= Russell Strong =

Australian transplant surgeon (born 1938)

Russell Walker Strong, (born April 1938) is an Australian transplant surgeon. He pioneered several techniques for liver transplantation, including reduced-size liver transplantation, split-liver transplantation, and living donor liver transplantation.

==Early life==
Strong was born in Coraki, New South Wales, and raised in Alstonville, where his father worked in a butter factory. He attended Lismore High School and then the University of Sydney. He graduated with a degree in dentistry, but he was unable to practise outside the Sydney Dental Hospital as he was still legally a minor at the age of 20. He developed an interest in maxillofacial surgery – especially facial reconstruction after traumatic injuries – and so he decided to study medicine. He moved to the United Kingdom to attend medical school, funding his studies through part-time dentistry work and his wife's work as a pharmacist. After graduating from the University of London in 1960, he held a series of surgical training positions in England, during which time his interest shifted from maxillofacial surgery to general surgery.

==Surgical career==
Strong and his wife Judith returned to Australia in 1973, and he took up a post as Director of Surgery at the Princess Alexandra Hospital, Brisbane. He became focused on hepatobiliary surgery due to the seriousness of liver injuries caused by road accidents. He spent three months studying under the organ transplantation expert Thomas Starzl at the University of Pittsburgh Medical Center in the early 1980s, and proposed the creation of an Australian liver transplantation program in 1983. He went on to perform Australia's first orthotopic liver transplants (wherein the full donor liver is transplanted into its usual place in the body) in an adult and in a child in 1985. These procedures were controversial in Australia at the time, and his paediatric liver transplant efforts were derided in a Medical Journal of Australia editorial titled "Surgery runs amok".

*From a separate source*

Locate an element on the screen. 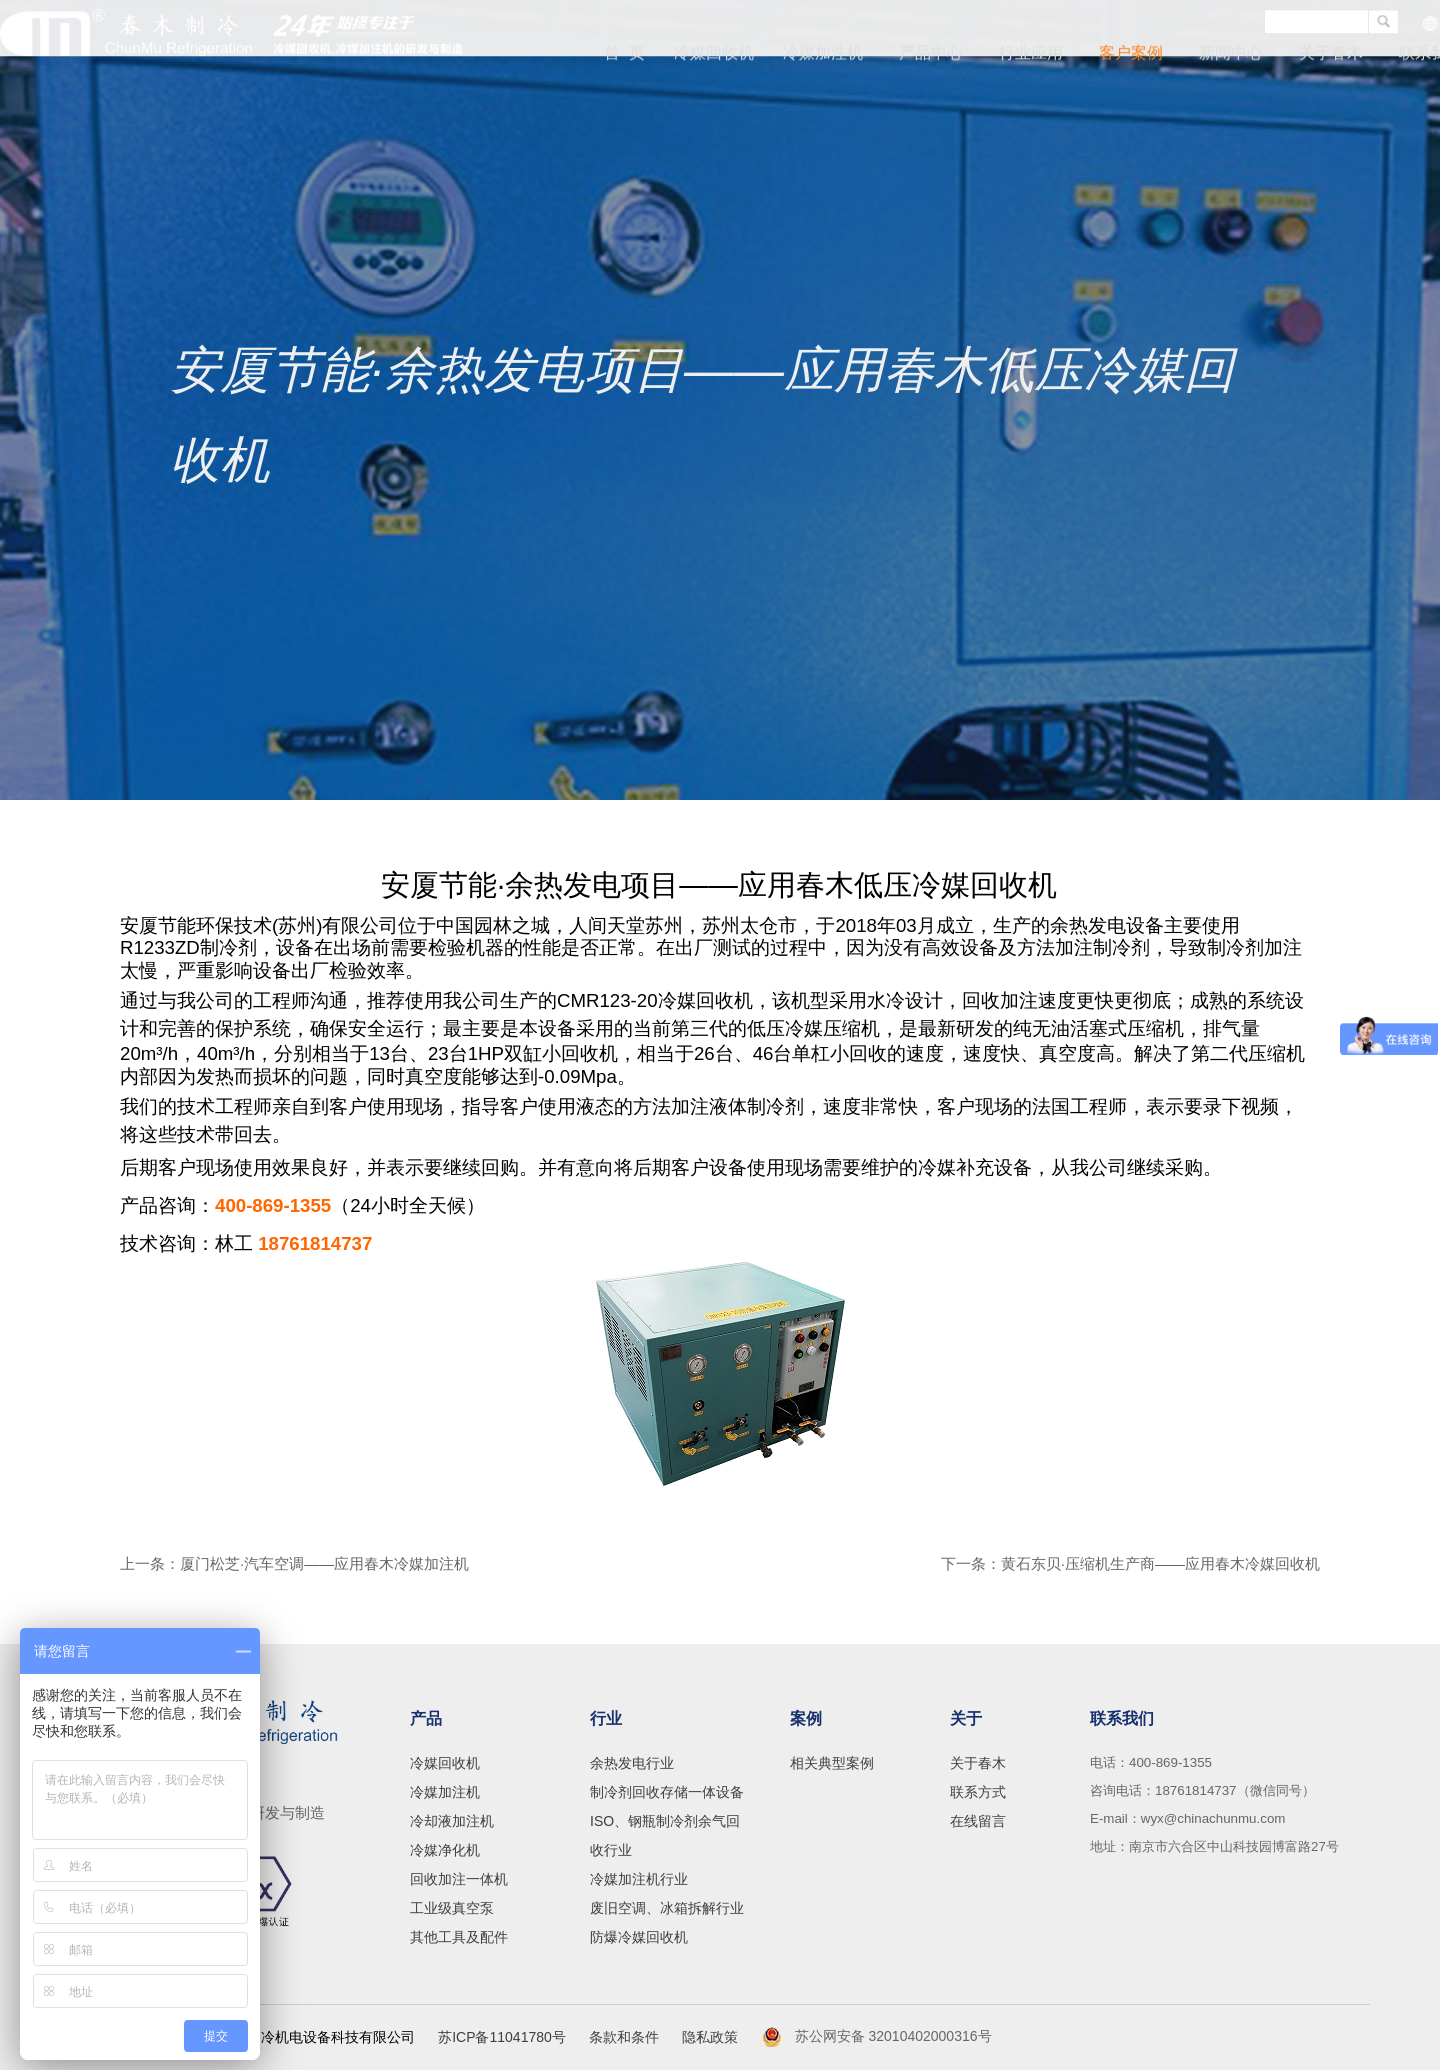 The height and width of the screenshot is (2070, 1440). 厦门松芝·汽车空调——应用春木冷媒加注机 is located at coordinates (324, 1563).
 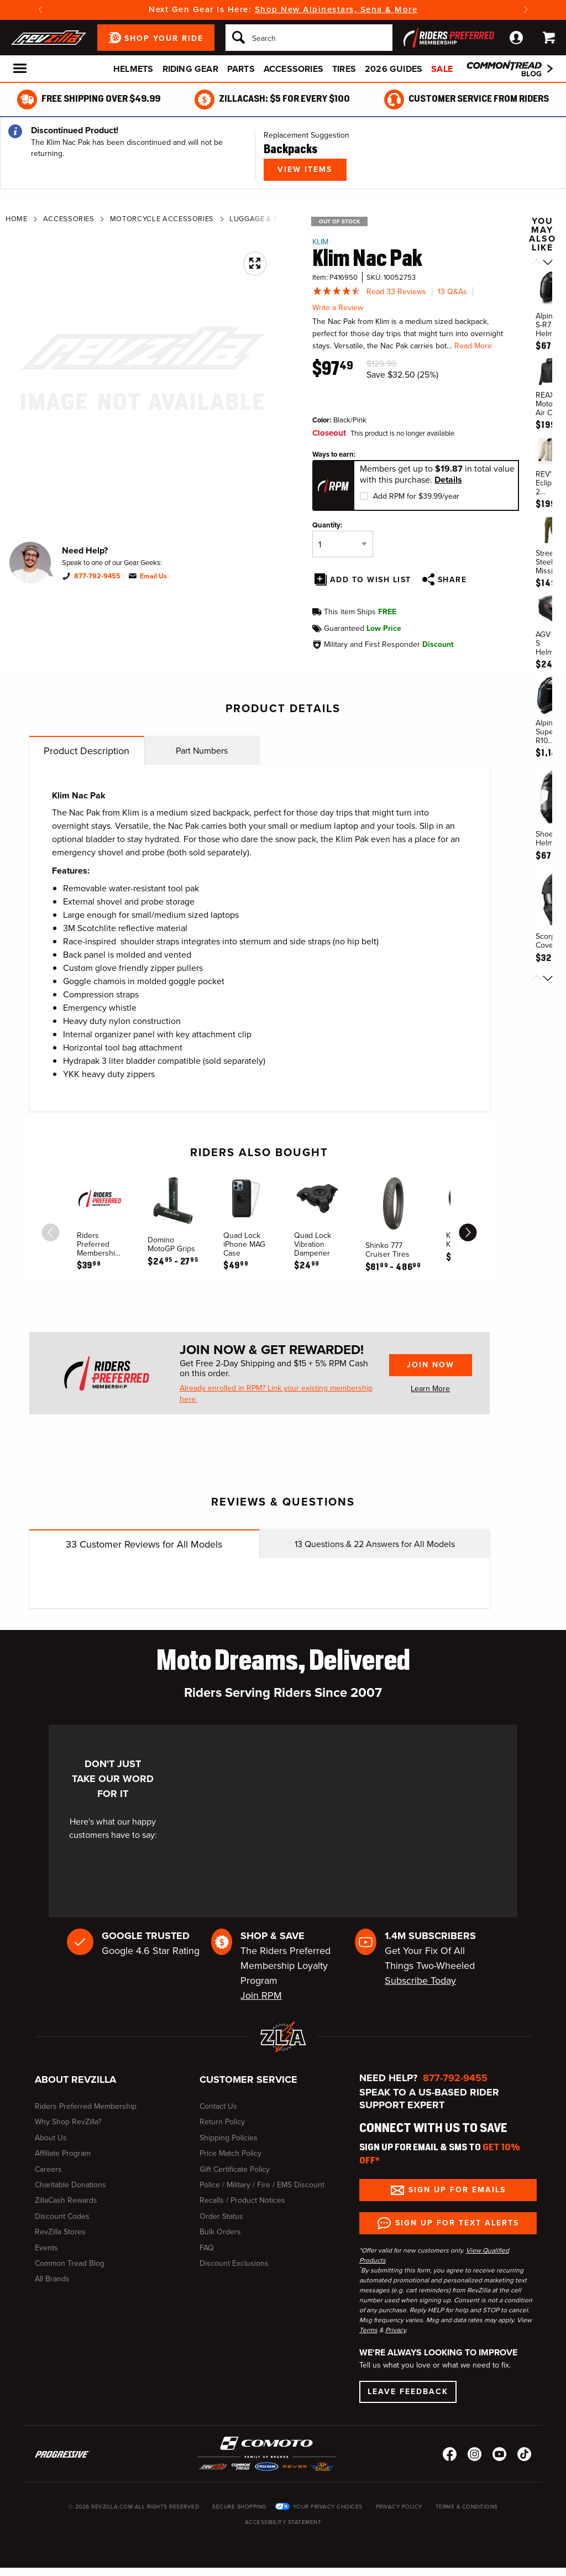 I want to click on Join RPM, so click(x=261, y=1995).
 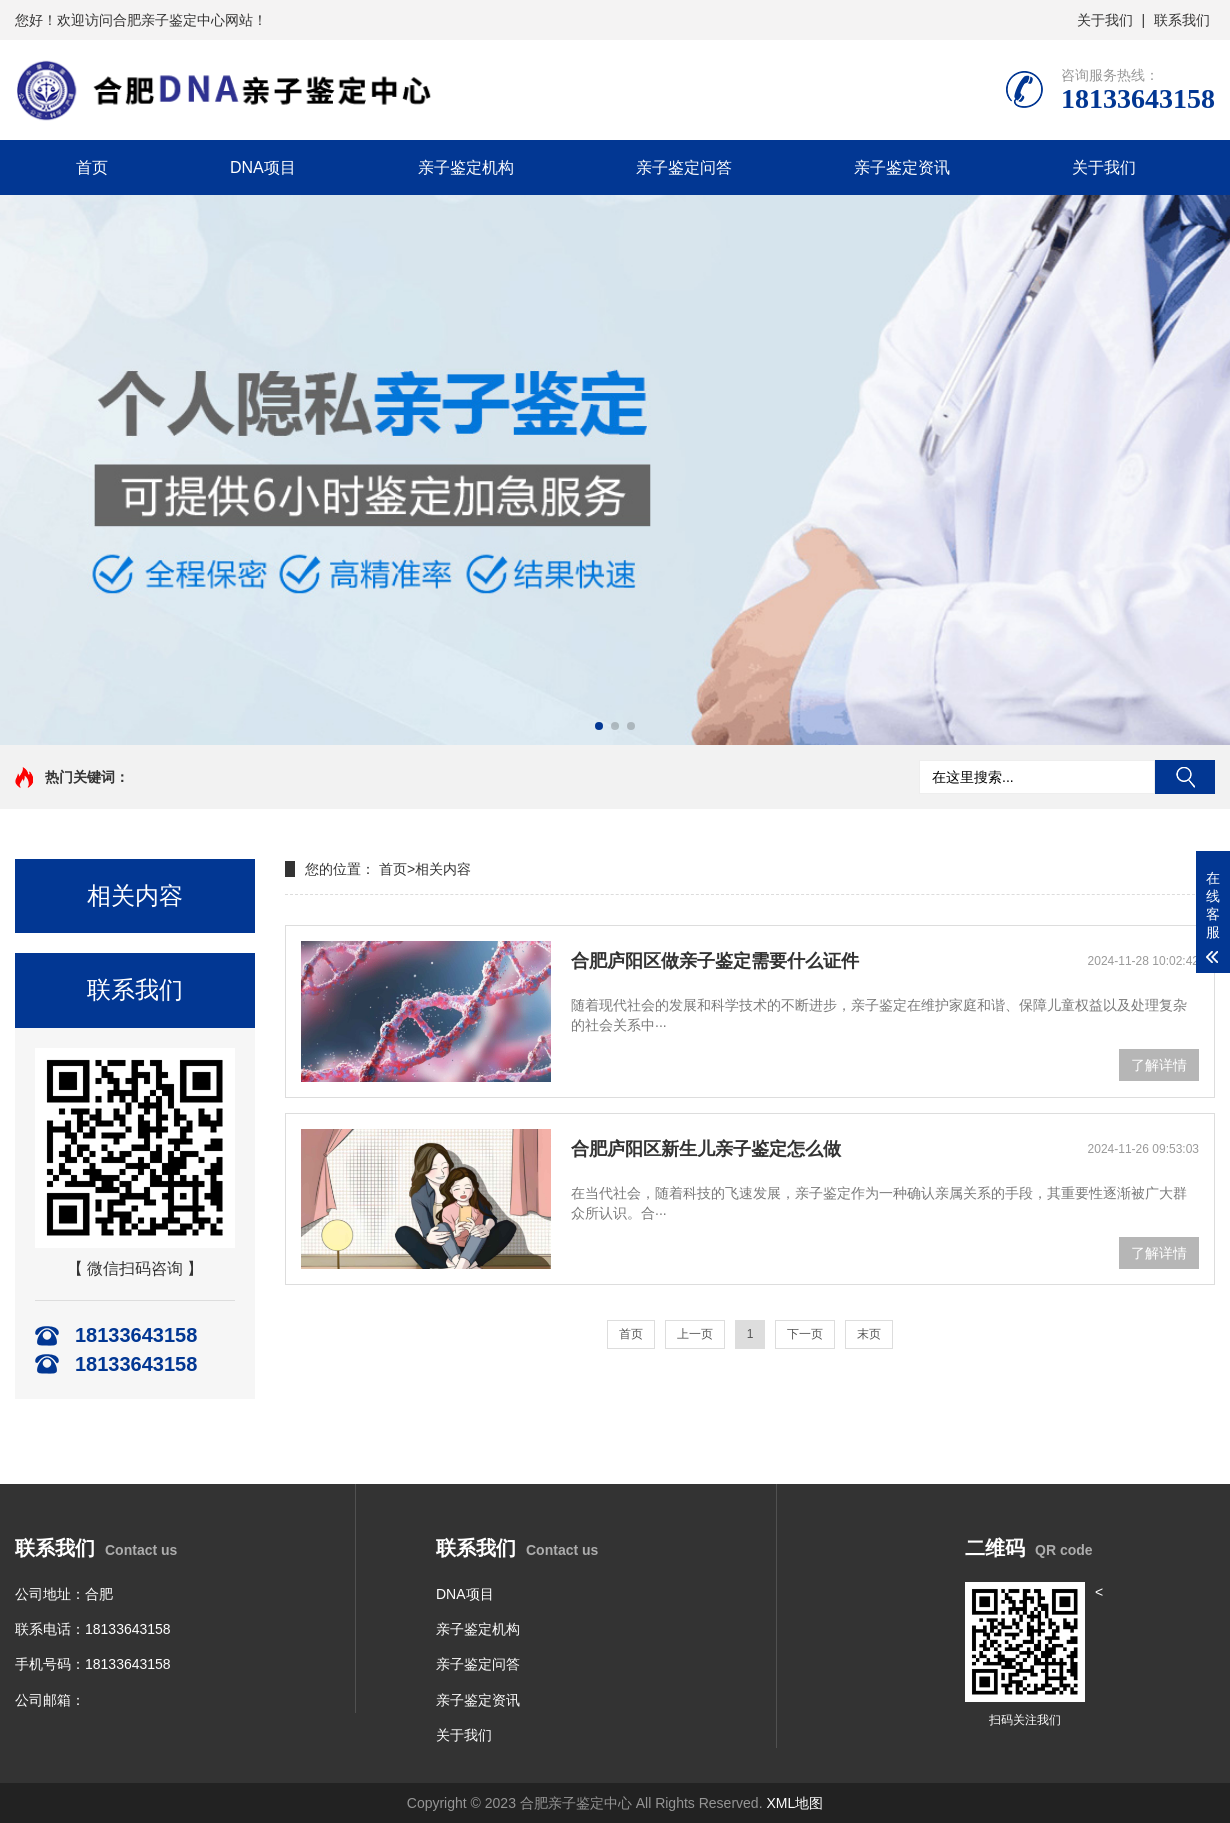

In 1987, Strong performed one of the world's first reduced-size liver transplantations – wherein a full-sized liver from an adult donor is cut down to be transplanted into a child or infant – in a six-month-old child dying from liver failure. The method he used has since been termed the "Brisbane Technique", and became commonplace in paediatric liver transplantation. Beginning in 1989, he pioneered split-liver transplantation – where a single donor liver is split between multiple recipients – and his unit in Brisbane were the only surgeons in Australia to use the technique until 2000. In 1989, Strong carried out the world's first liver transplant from a living donor, which took place from a mother to her son and was reported in The New England Journal of Medicine and the international press.

Strong lived in Kuala Lumpur in 2004–2005, where he helped to establish a national liver transplantation program. After his retirement from surgery, he became the medical director of Queenslanders Donate, an organ donation service.

==Honours==
Strong was appointed a Companion of the Order of St Michael and St George on 10th January, 1987 for services to medicine.

Strong was appointed a Companion of the Order of Australia in 2001 "for service to medicine as a pioneer in the development of new techniques and improved clinical performance in the field of liver transplant surgery and to advancing world knowledge in this area". He was awarded the International Society of Surgery's prize in 2001 for his contributions to liver transplantation and was conferred a Malaysian Datukship by King Mizan Zainal Abidin of Terengganu in 2010.